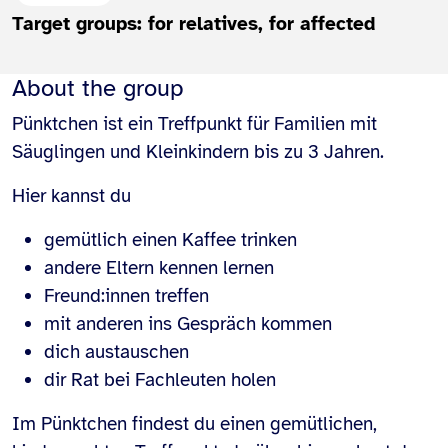
Target groups: for relatives, for affected
About the group
Pünktchen ist ein Treffpunkt für Familien mit
Säuglingen und Kleinkindern bis zu 3 Jahren.
Hier kannst du
gemütlich einen Kaffee trinken
andere Eltern kennen lernen
Freund:innen treffen
mit anderen ins Gespräch kommen
dich austauschen
dir Rat bei Fachleuten holen
Im Pünktchen findest du einen gemütlichen,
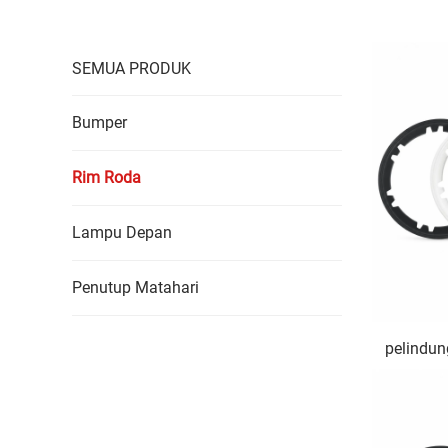
SEMUA PRODUK
Bumper
Rim Roda
Lampu Depan
Penutup Matahari
pelindun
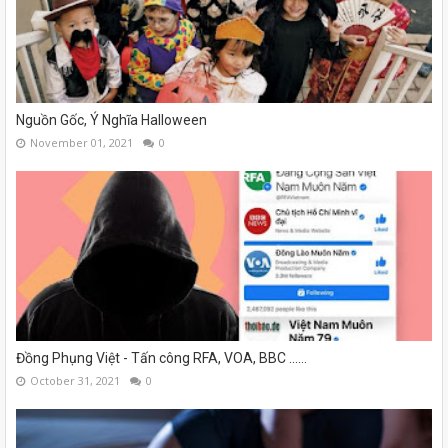
Nguồn Gốc, Ý Nghĩa Halloween
November 01, 2021
0
Đồng Phụng Việt - Tấn công RFA, VOA, BBC ......
October 31, 2021
0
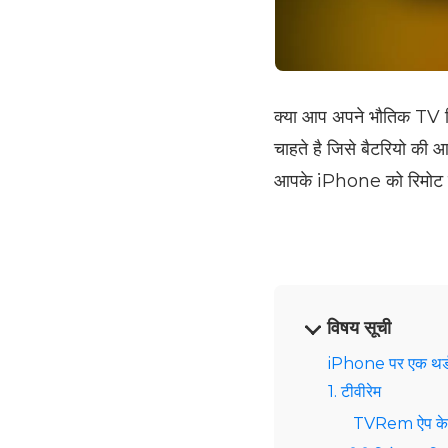
क्या आप अपने भौतिक TV रि
चाहते है जिसे बैटरियो की
आपके iPhone को रिमोट के 
विषय सूची
iPhone पर एक थर्ड-प
1. टीवीरेम
TVRem ऐप के मा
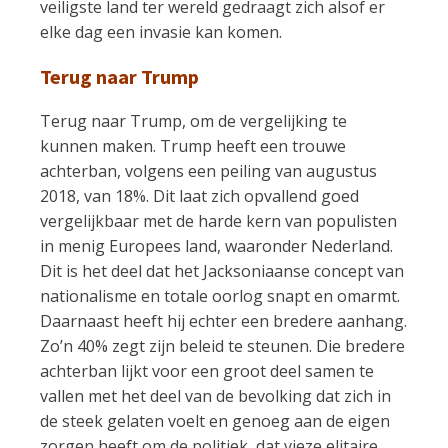
veiligste land ter wereld gedraagt zich alsof er
elke dag een invasie kan komen.
Terug naar Trump
Terug naar Trump, om de vergelijking te
kunnen maken. Trump heeft een trouwe
achterban, volgens een peiling van augustus
2018, van 18%. Dit laat zich opvallend goed
vergelijkbaar met de harde kern van populisten
in menig Europees land, waaronder Nederland.
Dit is het deel dat het Jacksoniaanse concept van
nationalisme en totale oorlog snapt en omarmt.
Daarnaast heeft hij echter een bredere aanhang.
Zo’n 40% zegt zijn beleid te steunen. Die bredere
achterban lijkt voor een groot deel samen te
vallen met het deel van de bevolking dat zich in
de steek gelaten voelt en genoeg aan de eigen
zorgen heeft om de politiek, dat vieze elitaire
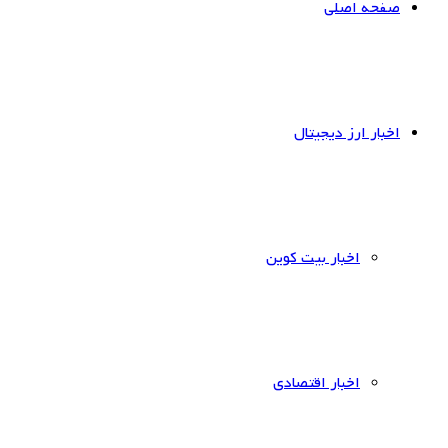
صفحه اصلی
اخبار ارز دیجیتال
اخبار بیت کوین
اخبار اقتصادی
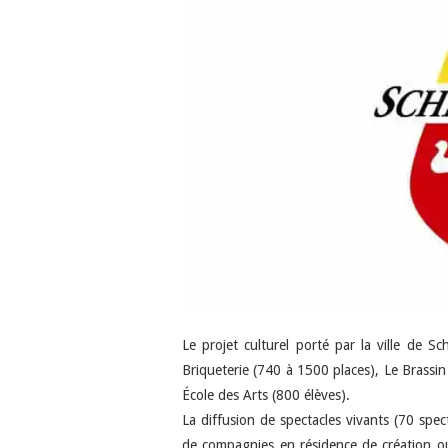
Le projet culturel porté par la ville de Sch
Briqueterie (740 à 1500 places), Le Brassin
École des Arts (800 élèves).
La diffusion de spectacles vivants (70 spec
de compagnies en résidence de création ou 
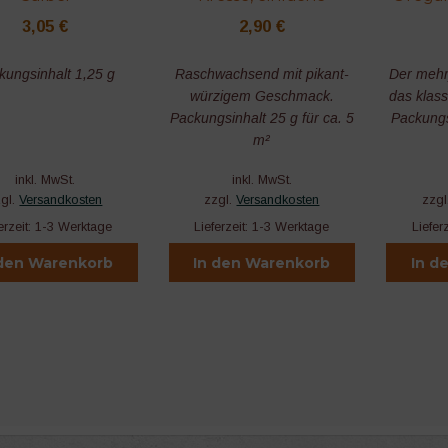
3,05
€
2,90
€
kungsinhalt 1,25 g
Raschwachsend mit pikant-
Der mehr
würzigem Geschmack.
das klas
Packungsinhalt 25 g für ca. 5
Packungsi
m²
inkl. MwSt.
inkl. MwSt.
zgl.
Versandkosten
zzgl.
Versandkosten
zzgl
erzeit:
1-3 Werktage
Lieferzeit:
1-3 Werktage
Liefer
 den Warenkorb
In den Warenkorb
In d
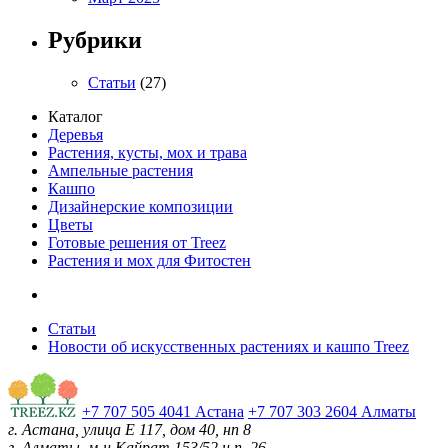
Рубрики
Статьи
(27)
Каталог
Деревья
Растения, кусты, мох и трава
Ампельные растения
Кашпо
Дизайнерские композиции
Цветы
Готовые решения от Treez
Растения и мох для Фитостен
Статьи
Новости об искусственных растениях и кашпо Treez
+7 707 505 4041 Астана
+7 707 303 2604 Алматы
г. Астана, улица Е 117, дом 40, нп 8
г. Алматы, м-н Кайрат 153/52 н.п. 26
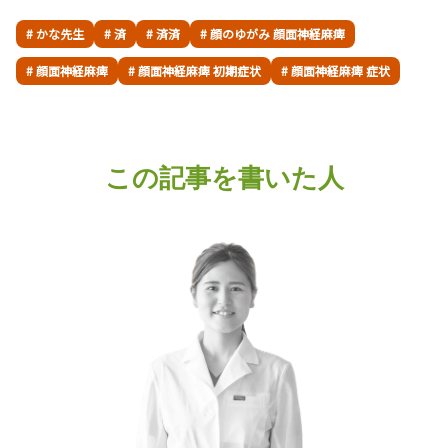
# かな先生
# 済
# 済済
# 顔のゆがみ 顔面神経麻痺
# 顔面神経麻痺
# 顔面神経麻痺 初期症状
# 顔面神経麻痺 症状
この記事を書いた人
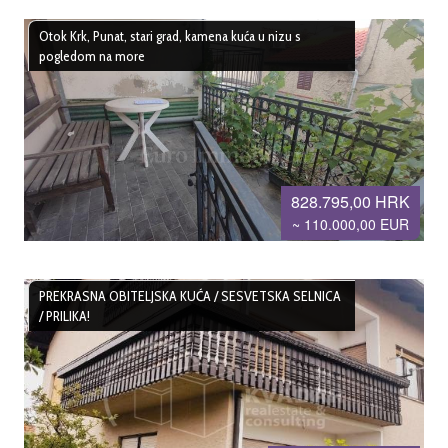
Otok Krk, Punat, stari grad, kamena kuća u nizu s
pogledom na more
828.795,00 HRK
~ 110.000,00 EUR
PREKRASNA OBITELJSKA KUĆA / SESVETSKA SELNICA
/ PRILIKA!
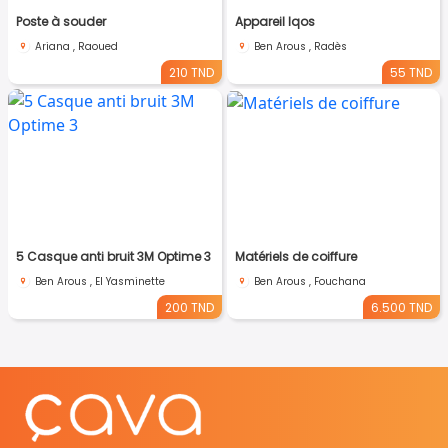
Poste à souder
Appareil Iqos
Ariana , Raoued
Ben Arous , Radès
210 TND
55 TND
5 Casque anti bruit 3M Optime 3
Matériels de coiffure
Ben Arous , El Yasminette
Ben Arous , Fouchana
200 TND
6.500 TND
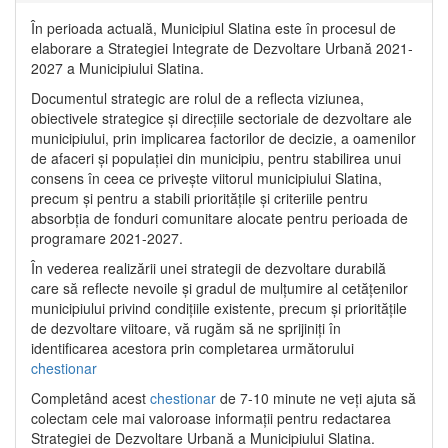
În perioada actuală, Municipiul Slatina este în procesul de
elaborare a Strategiei Integrate de Dezvoltare Urbană 2021‐
2027 a Municipiului Slatina.
Documentul strategic are rolul de a reflecta viziunea,
obiectivele strategice și direcțiile sectoriale de dezvoltare ale
municipiului, prin implicarea factorilor de decizie, a oamenilor
de afaceri și populației din municipiu, pentru stabilirea unui
consens în ceea ce privește viitorul municipiului Slatina,
precum și pentru a stabili prioritățile și criteriile pentru
absorbția de fonduri comunitare alocate pentru perioada de
programare 2021-2027.
În vederea realizării unei strategii de dezvoltare durabilă
care să reflecte nevoile și gradul de mulțumire al cetățenilor
municipiului privind condițiile existente, precum și prioritățile
de dezvoltare viitoare, vă rugăm să ne sprijiniți în
identificarea acestora prin completarea următorului
chestionar
Completând acest
chestionar
de 7-10 minute ne veți ajuta să
colectam cele mai valoroase informații pentru redactarea
Strategiei de Dezvoltare Urbană a Municipiului Slatina.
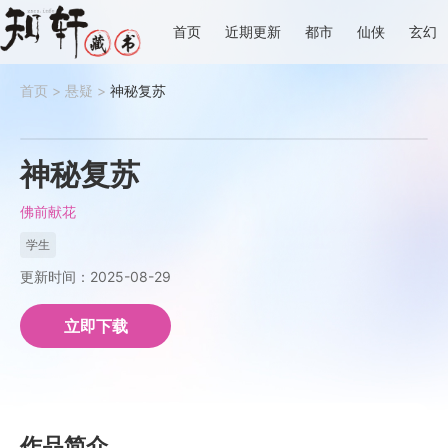
首页
近期更新
都市
仙侠
玄幻
首页
>
悬疑
>
神秘复苏
神秘复苏
佛前献花
学生
更新时间：2025-08-29
立即下载
作品简介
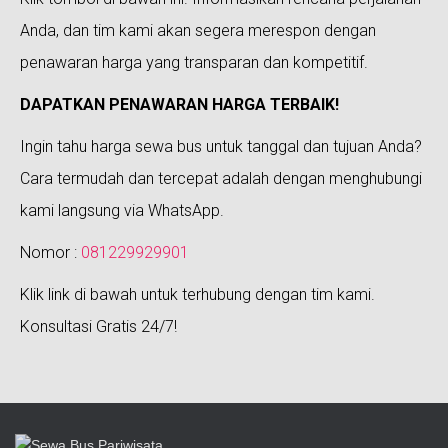
Anda, dan tim kami akan segera merespon dengan
penawaran harga yang transparan dan kompetitif.
DAPATKAN PENAWARAN HARGA TERBAIK!
Ingin tahu harga sewa bus untuk tanggal dan tujuan Anda?
Cara termudah dan tercepat adalah dengan menghubungi
kami langsung via WhatsApp.
Nomor :
081229929901
Klik link di bawah untuk terhubung dengan tim kami.
Konsultasi Gratis 24/7!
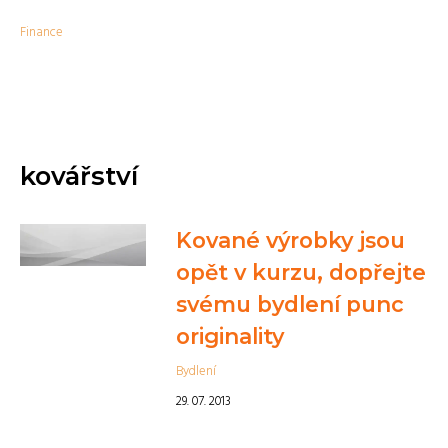
Finance
kovářství
Kované výrobky jsou
opět v kurzu, dopřejte
svému bydlení punc
originality
Bydlení
29. 07. 2013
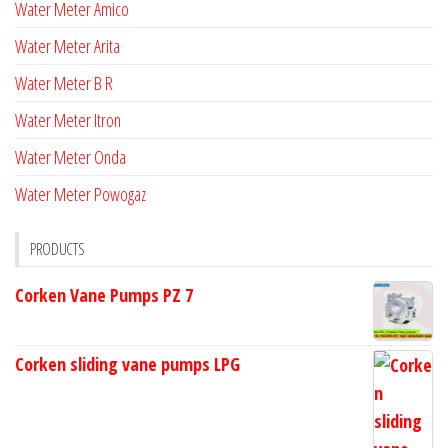
Water Meter Amico
Water Meter Arita
Water Meter B R
Water Meter Itron
Water Meter Onda
Water Meter Powogaz
PRODUCTS
Corken Vane Pumps PZ 7
Corken sliding vane pumps LPG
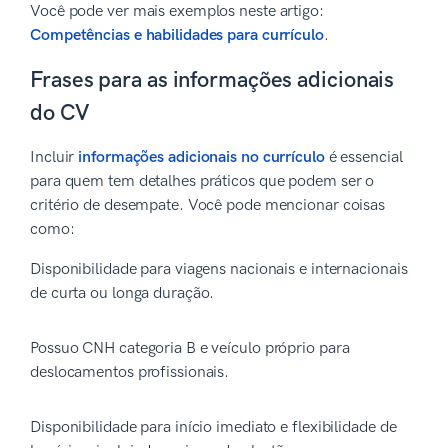
Você pode ver mais exemplos neste artigo:
Competências e habilidades para currículo
.
Frases para as informações adicionais
do CV
Incluir
informações adicionais no currículo
é essencial
para quem tem detalhes práticos que podem ser o
critério de desempate. Você pode mencionar coisas
como:
Disponibilidade para viagens nacionais e internacionais
de curta ou longa duração.
Possuo CNH categoria B e veículo próprio para
deslocamentos profissionais.
Disponibilidade para início imediato e flexibilidade de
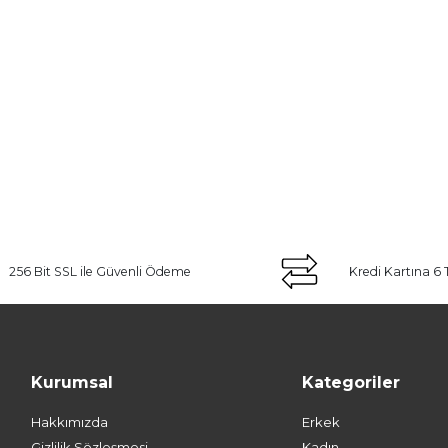
256 Bit SSL ile Güvenli Ödeme
Kredi Kartına 6 
Kurumsal
Kategoriler
Hakkımızda
Erkek
Gizlilik Sözleşmesi
Kadın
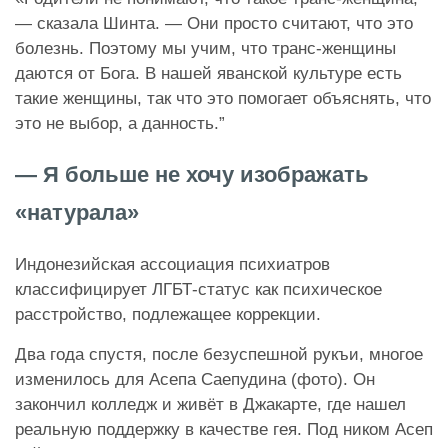
— сказала Шинта. — Они просто считают, что это
болезнь. Поэтому мы учим, что транс-женщины
даются от Бога. В нашей яванской культуре есть
такие женщины, так что это помогает объяснять, что
это не выбор, а данность.”
— Я больше не хочу изображать
«натурала»
Индонезийская ассоциация психиатров
классифицирует ЛГБТ-статус как психическое
расстройство, подлежащее коррекции.
Два года спустя, после безуспешной рукъи, многое
изменилось для Асепа Саепудина (фото). Он
закончил колледж и живёт в Джакарте, где нашел
реальную поддержку в качестве гея. Под ником Асеп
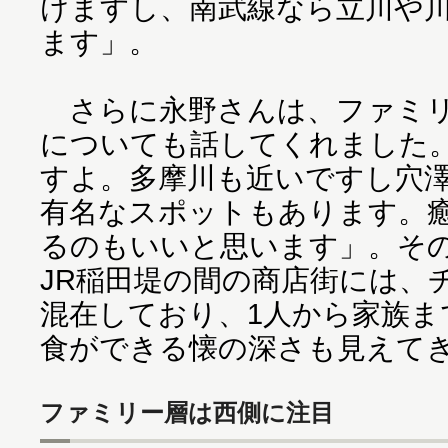
けますし、南武線なら立川や
ます」。
さらに永野さんは、ファミリ
についても話してくれました
すよ。多摩川も近いですし穴
有名なスポットもあります。
るのもいいと思います」。そ
JR稲田堤の間の商店街には、
混在しており、1人から家族ま
食ができる懐の深さも見えて
ファミリー層は西側に注目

---------------

§ What the task requires: Return the listing verbatim; pictures are not part of the copy.

§ Solution:
Target groups: for relatives, for affected
About the group
Pünktchen ist ein Treffpunkt für Familien mit
Säuglingen und Kleinkindern bis zu 3 Jahren.
Hier kannst du
gemütlich einen Kaffee trinken
andere Eltern kennen lernen
Freund:innen treffen
mit anderen ins Gespräch kommen
dich austauschen
dir Rat bei Fachleuten holen
Im Pünktchen findest du einen gemütlichen,
SEMUA PRODUK
Bumper
Rim Roda
Lampu Depan
Penutup Matahari
pelindun
Nguồn Gốc, Ý Nghĩa Halloween
November 01, 2021
0
Đồng Phụng Việt - Tấn công RFA, VOA, BBC ......
October 31, 2021
0
क्या आप अपने भौतिक TV रि
चाहते है जिसे बैटरियो की
आपके iPhone को रिमोट के 
विषय सूची
iPhone पर एक थर्ड-प
1. टीवीरेम
TVRem ऐप के मा
veiligste land ter wereld gedraagt zich alsof er
elke dag een invasie kan komen.
Terug naar Trump
Terug naar Trump, om de vergelijking te
kunnen maken. Trump heeft een trouwe
achterban, volgens een peiling van augustus
2018, van 18%. Dit laat zich opvallend goed
vergelijkbaar met de harde kern van populisten
in menig Europees land, waaronder Nederland.
Dit is het deel dat het Jacksoniaanse concept van
nationalisme en totale oorlog snapt en omarmt.
Daarnaast heeft hij echter een bredere aanhang.
Zo’n 40% zegt zijn beleid te steunen. Die bredere
achterban lijkt voor een groot deel samen te
vallen met het deel van de bevolking dat zich in
de steek gelaten voelt en genoeg aan de eigen
zorgen heeft om de politiek, dat vieze elitaire
صفحه اصلی
اخبار ارز دیجیتال
اخبار بیت کوین
اخبار اقتصادی
Le projet culturel porté par la ville de Sch
Briqueterie (740 à 1500 places), Le Brassin
École des Arts (800 élèves).
La diffusion de spectacles vivants (70 spec
de compagnies en résidence de création ou 
3,05
€
2,90
€
kungsinhalt 1,25 g
Raschwachsend mit pikant-
Der mehr
würzigem Geschmack.
das klas
Packungsinhalt 25 g für ca. 5
Packungsi
m²
inkl. MwSt.
inkl. MwSt.
zgl.
Versandkosten
zzgl.
Versandkosten
zzgl
erzeit:
1-3 Werktage
Lieferzeit:
1-3 Werktage
Liefer
 den Warenkorb
In den Warenkorb
In d
Рубрики
Статьи
(27)
Каталог
Деревья
Растения, кусты, мох и трава
Ампельные растения
Кашпо
Дизайнерские композиции
Цветы
Готовые решения от Treez
Растения и мох для Фитостен
Статьи
Новости об искусственных растениях и кашпо Treez
+7 707 505 4041 Астана
+7 707 303 2604 Алматы
г. Астана, улица Е 117, дом 40, нп 8
г. Алматы, м-н Кайрат 153/52 н.п. 26
# かな先生
# 済
# 済済
# 顔のゆがみ 顔面神経麻痺
# 顔面神経麻痺
# 顔面神経麻痺 初期症状
# 顔面神経麻痺 症状
この記事を書いた人
Otok Krk, Punat, stari grad, kamena kuća u nizu s
pogledom na more
828.795,00 HRK
~ 110.000,00 EUR
PREKRASNA OBITELJSKA KUĆA / SESVETSKA SELNICA
/ PRILIKA!
Poste à souder
Appareil Iqos
Ariana , Raoued
Ben Arous , Radès
210 TND
55 TND
5 Casque anti bruit 3M Optime 3
Matériels de coiffure
Ben Arous , El Yasminette
Ben Arous , Fouchana
200 TND
6.500 TND
În perioada actuală, Municipiul Slatina este în procesul de
elaborare a Strategiei Integrate de Dezvoltare Urbană 2021‐
2027 a Municipiului Slatina.
Documentul strategic are rolul de a reflecta viziunea,
obiectivele strategice și direcțiile sectoriale de dezvoltare ale
municipiului, prin implicarea factorilor de decizie, a oamenilor
de afaceri și populației din municipiu, pentru stabilirea unui
consens în ceea ce privește viitorul municipiului Slatina,
precum și pentru a stabili prioritățile și criteriile pentru
absorbția de fonduri comunitare alocate pentru perioada de
programare 2021-2027.
În vederea realizării unei strategii de dezvoltare durabilă
care să reflecte nevoile și gradul de mulțumire al cetățenilor
municipiului privind condițiile existente, precum și prioritățile
de dezvoltare viitoare, vă rugăm să ne sprijiniți în
identificarea acestora prin completarea următorului
chestionar
Completând acest
chestionar
de 7-10 minute ne veți ajuta să
colectam cele mai valoroase informații pentru redactarea
Strategiei de Dezvoltare Urbană a Municipiului Slatina.
首页
近期更新
都市
仙侠
玄幻
首页
>
悬疑
>
神秘复苏
神秘复苏
佛前献花
学生
更新时间：2025-08-29
立即下载
作品简介
Anda, dan tim kami akan segera merespon dengan
penawaran harga yang transparan dan kompetitif.
DAPATKAN PENAWARAN HARGA TERBAIK!
Ingin tahu harga sewa bus untuk tanggal dan tujuan Anda?
Cara termudah dan tercepat adalah dengan menghubungi
kami langsung via WhatsApp.
Nomor :
081229929901
Klik link di bawah untuk terhubung dengan tim kami.
Konsultasi Gratis 24/7!
Finance
kovářství
Kované výrobky jsou
opět v kurzu, dopřejte
svému bydlení punc
originality
Bydlení
29. 07. 2013
Water Meter Amico
Water Meter Arita
Water Meter B R
Water Meter Itron
Water Meter Onda
Water Meter Powogaz
PRODUCTS
Corken Vane Pumps PZ 7
Corken sliding vane pumps LPG
Você pode ver mais exemplos neste artigo:
Competências e habilidades para currículo
.
Frases para as informações adicionais
do CV
Incluir
informações adicionais no currículo
é essencial
para quem tem detalhes práticos que podem ser o
critério de desempate. Você pode mencionar coisas
como:
Disponibilidade para viagens nacionais e internacionais
de curta ou longa duração.
Possuo CNH categoria B e veículo próprio para
deslocamentos profissionais.
Disponibilidade para início imediato e flexibilidade de
256 Bit SSL ile Güvenli Ödeme
Kredi Kartına 6 
Kurumsal
Kategoriler
Hakkımızda
Erkek
Gizlilik Sözleşmesi
Kadın
— сказала Шинта. — Они просто считают, что это
болезнь. Поэтому мы учим, что транс-женщины
даются от Бога. В нашей яванской культуре есть
такие женщины, так что это помогает объяснять, что
это не выбор, а данность.”
— Я больше не хочу изображать
«натурала»
Индонезийская ассоциация психиатров
классифицирует ЛГБТ-статус как психическое
расстройство, подлежащее коррекции.
Два года спустя, после безуспешной рукъи, многое
изменилось для Асепа Саепудина (фото). Он
закончил колледж и живёт в Джакарте, где нашел
реальную поддержку в качестве гея. Под ником Асеп
けますし、南武線なら立川や
ます」。
さらに永野さんは、ファミリ
についても話してくれました
すよ。多摩川も近いですし穴
有名なスポットもあります。
るのもいいと思います」。そ
JR稲田堤の間の商店街には、
混在しており、1人から家族ま
食ができる懐の深さも見えて
ファミリー層は西側に注目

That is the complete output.